Schon Bartolomeo Sacchi, genannt Platina, der offizielle Geschichtsschreiber Sixtus’ IV., hielt Pietro Riario für einen Neffen des Papstes. Ihm folgten die modernen Historiker Ludwig von Pastor und Christine Shaw, die Bianca, eine Schwester Sixtus’ IV., als Mutter Pietros und seines Bruders Girolamo bezeichneten. In Wahrheit hatte Pietros Vater Paolo Riario jedoch eine Bianca Becala (auch «Becalla» in den zeitgenössischen Dokumenten) geheiratet. Die Becala waren Savoner Notabeln, von denen besonders Giovanni, Bartolomeo und Paolo in der zweiten Hälfte des 15. Jahrhunderts zahlreiche Ämter in der Stadtregierung bekleideten. Der einzige wahre Neffe des Papstes war also Giuliano Della Rovere. Dies geht auch aus einigen glaubwürdigen Quellen hervor. So schrieb am 13. Dezember 1471 der Mantuaner Agent Bonatto seinem Herrn, dass der Papst beabsichtige, zwei Kardinäle zu ernennen, «die entweder mit ihm verwandt oder aus seiner Heimat sind»; einer sei sein Neffe, der andere sein Schüler. Diese Aussage wird auch von einigen Chroniken bestätigt. Die wichtigste ist die des Leone Cobelli, eines Chronisten, der in der zweiten Hälfte des 15. Jahrhunderts in Forlì lebte und ein Höfling von Pietro Riarios Bruder Girolamo, dem Herrn der Stadt, war. Er musste deshalb über dessen Familienverhältnisse gut unterrichtet sein, auch wenn sein Bericht nicht einer gewissen Parteilichkeit entbehrt, da er sich sicher auf Äußerungen von Riario selbst stützte. Dennoch ist sein Zeugnis als glaubhaft anzusehen. Cobellis Darstellung nach waren Pietro und Girolamo Söhne des Paolo Riario, eines Edelmanns aus Savona, mit dem ein junger Franziskaner namens Francesco Della Rovere, als er noch Student war, in einem sehr familiären und vertrauten Verhältnis gestanden habe. Riario habe ihn daher als Erzieher seiner Söhne ins Haus geholt, ihm ein Salär gegeben und ihn in allen seinen Bedürfnissen unterstützt. Bruder Francesco habe große Zuneigung zu Pietro gefasst, den er zum Eintritt in den Franziskanerorden bestimmt und in den theologischen Fächern unterrichtet habe. Als er schließlich Papst wurde, habe er Pietro zum Kardinal ernannt. Eine ähnliche Version findet sich in etwas knapperer Form auch in der Chronik des Römers Stefano Infessura, der über Pietro Riario schrieb: «(…) ein kleiner Frate, den er (Sixtus IV.) sich aufzog, als er Bruder des heiligen Franziskus war, Frate Pietro genannt und danach Kardinal von San Sisto.»

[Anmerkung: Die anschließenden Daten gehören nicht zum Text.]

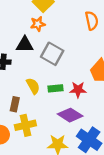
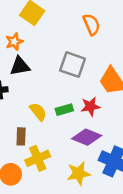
orange star: (38, 24) -> (14, 42), moved
gray square: (52, 54) -> (73, 65), moved

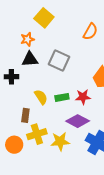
orange semicircle: (91, 24) -> (90, 32), turned 48
gray square: (73, 65) -> (59, 60), moved
yellow star: (79, 173) -> (60, 141), moved

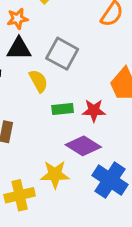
yellow semicircle: (41, 97) -> (38, 81), moved
yellow cross: (37, 134) -> (20, 195), moved

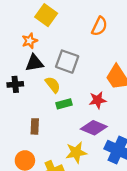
green rectangle: (63, 109) -> (64, 104), moved

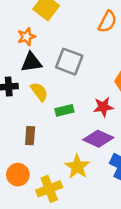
yellow semicircle: (53, 85) -> (39, 92), moved
yellow star: (76, 152) -> (77, 167), turned -30

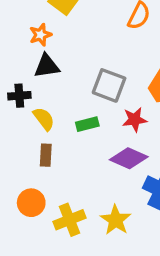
gray square: (69, 62) -> (109, 85), moved
yellow semicircle: (39, 92) -> (44, 119), moved
yellow star: (77, 167) -> (116, 220), moved

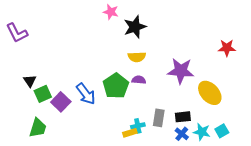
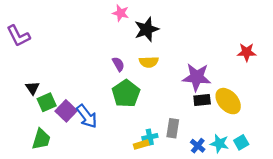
purple semicircle: (139, 80) -> (118, 64), moved, turned 56
blue arrow: (86, 94) -> (87, 116), moved
black rectangle: (183, 117) -> (202, 100), moved

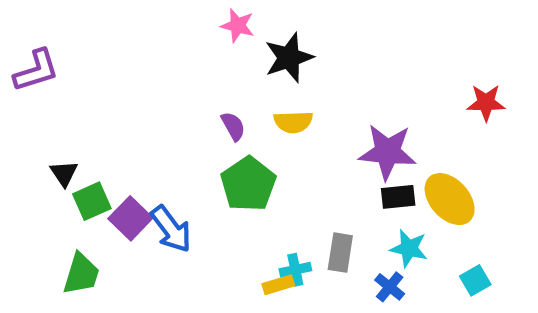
purple L-shape: (18, 36) -> (36, 71), turned -80
cyan star: (219, 143) -> (409, 248), moved

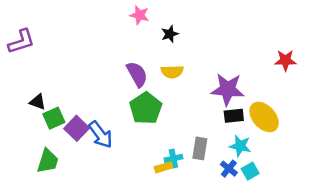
black star: (289, 58) -> (170, 34), size x0.6
purple semicircle: (233, 126) -> (137, 74), size x1.5
black triangle: (64, 173) -> (38, 102), turned -36
cyan square: (475, 280) -> (250, 171), moved

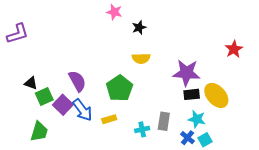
red star: (285, 60) -> (234, 49), turned -30
purple semicircle: (137, 74) -> (77, 81), moved
yellow rectangle: (163, 167) -> (109, 119), moved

Pietro Riario wurde am 30. April 1445 in Savona geboren. Er entstammte einer alten Familie der Stadt, die hier wichtige Ämter bekleidete. Raffaele, Tommaso und Giovanni Riario gehörten zur Schicht der Wohlhabenden und zur Elite der Bürgerschaft in der Stadtregierung. Vom Ende des 14. bis in die zweite Hälfte des 15. Jahrhunderts hinein hatten Mitglieder der Familie zahlreiche diplomatische und administrative Ämter von Bedeutung inne. Ein gewisser Teramo Riario war sogar Militär und befehligte 1443 eine Truppe von nach Genua entsandten Soldaten. Der junge Pietro Riario gehörte tatsächlich als Franziskaner zum Gefolge des späteren Papstes, und kurz nach seiner Wahl überschüttete ihn Sixtus IV. mit Bistümern: Am 4. September 1471 wurde Riario zum Bischof von Treviso ernannt, am 24. September 1472 zum Bischof von Valence, am 23. November desselben Jahres zum Patriarchen von Konstantinopel, am 28. April 1473 zum Bischof von Spalato, am 25. Juni zum Erzbischof von Sevilla, am 20. Juli zum Erzbischof von Florenz und schließlich am 3. November auch noch zum Bischof von Mende. Außerdem verlieh der Papst ihm üppige Pensionen aus den Einkünften von drei weiteren Bistümern, die Riario nicht besaß; sie beliefen sich auf 200 Dukaten und 400 Fiorini. Am 24. Dezember 1473 erhielt er dazu noch in Kommende das Kloster Santa Cristina im Bistum Pavia. Alle diese kirchlichen Pfründen sicherten ihm nach den Berechnungen von Ludwig von Pastor, die auch Christine Shaw übernimmt, Einkünfte von 60.000 Fiorini.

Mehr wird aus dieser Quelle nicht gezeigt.